Não faltaram alertas sobre os riscos de uma pandemia global (o relatório do Johns Hopkins Center for Health Security, lançado mesmo antes do surto começar, é profético), assim como apelos ao aumento da capacidade dos sistemas de saúde pública mundiais. Mas o investimento público não está na moda. Está na moda dar espaço às soluções inovadoras do sector privado.
Outro departamento em que os relatórios de avaliação de risco se empilham é o do clima. Como Yuval Noah Harari disse ao PÚBLICO, “a crise do coronavírus deveria ensinar-nos o alto custo de ignorar os piores cenários”. A crise climática e ecológica já é bem mais letal do que o novo coronavírus e em pouco tempo poderá gerar perturbações muito mais intensas e duradouras. Estou a falar, por exemplo, do colapso do sistema alimentar num contexto de solos esgotados e de clima desregulado. Seria bom que nos resolvêssemos de uma vez por todas a investir na transição para não pagarmos dez vezes mais no futuro, ou compreendermos que não temos sequer com que pagar.
O novo coronavírus virou a sociedade do avesso, revelou as suas forças e fraquezas e até reduziu consideravelmente a poluição atmosférica. Mas começou logo por penalizar os mais desprotegidos, entre eles os sem-abrigo que perderam as redes de apoio e o pedaço de pão diário. Não o tomemos pelo justiceiro da natureza, o agente biológico que nos põe no nosso lugar e restabelece equilíbrios. Esse é o nosso trabalho. Quando o surto acalmar, se não assumirmos esse papel, volta tudo ao mesmo.
O jogo está suspenso, o tabuleiro ao contrário, os peões baralhados.
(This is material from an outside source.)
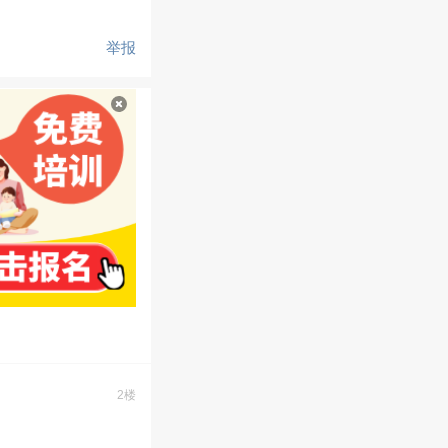
举报
2楼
Quando recomeçarmos – aqui reside a proverbial oportunidade das crises –, é imperativo mudar as regras do jogo. Vamos construir, exigir das instituições nacionais e internacionais um plano de salvamento e relance da economia que ponha em primeiro lugar cidadãos, saúde, bem-estar, ambiente e clima. Vamos exigir que o nosso esforço financeiro coletivo não sirva para voltar a pôr aviões no ar como se nada fosse. Para combater o desemprego que vai disparar, faz sentido um plano nacional de criação de empregos para o clima, para a saúde e para o cuidado das pessoas. Vamos mostrar que não somos parvos e que vimos, com esta crise sanitária, que os governos têm meios para agir, podem agir, e que a ação dá resultados. O campo do que é realista em termos de comportamento e de políticas públicas expandiu-se imenso. Não é tolerável que, perante a atual crise climática que fustiga sobretudo os mais vulneráveis, e depois dos piores cenários de pandemia se terem concretizado na experiência brutal do novo coronavírus, voltemos ao mesmo jogo de sempre.